- TRY IT -
Write out every line below that contains "Склад".

***** PROVIDED RECORDS

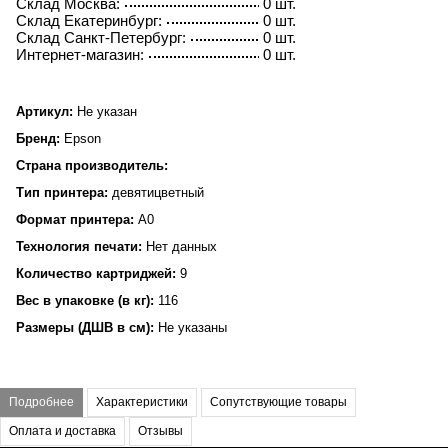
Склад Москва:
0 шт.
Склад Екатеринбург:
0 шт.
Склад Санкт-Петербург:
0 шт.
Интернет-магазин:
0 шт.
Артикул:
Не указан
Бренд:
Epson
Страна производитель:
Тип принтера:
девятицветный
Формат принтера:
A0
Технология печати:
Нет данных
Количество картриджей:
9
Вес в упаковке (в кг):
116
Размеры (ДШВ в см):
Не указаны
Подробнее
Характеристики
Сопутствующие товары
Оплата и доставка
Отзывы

**********
***** PROVIDED RECORDS

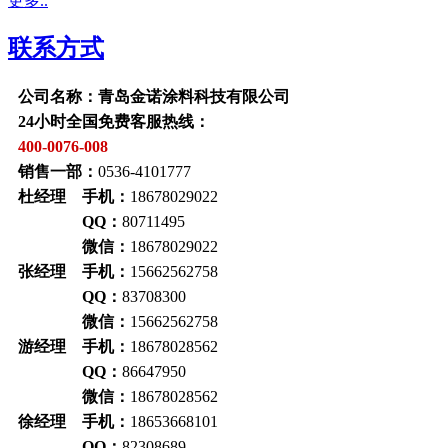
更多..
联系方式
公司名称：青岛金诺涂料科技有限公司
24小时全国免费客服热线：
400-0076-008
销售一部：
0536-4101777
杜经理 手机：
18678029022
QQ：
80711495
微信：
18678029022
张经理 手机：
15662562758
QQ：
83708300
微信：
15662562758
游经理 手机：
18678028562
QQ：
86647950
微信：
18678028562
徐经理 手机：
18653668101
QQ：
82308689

**********

- RESULT OF THIS TASK -
Склад Москва:
Склад Екатеринбург:
Склад Санкт-Петербург:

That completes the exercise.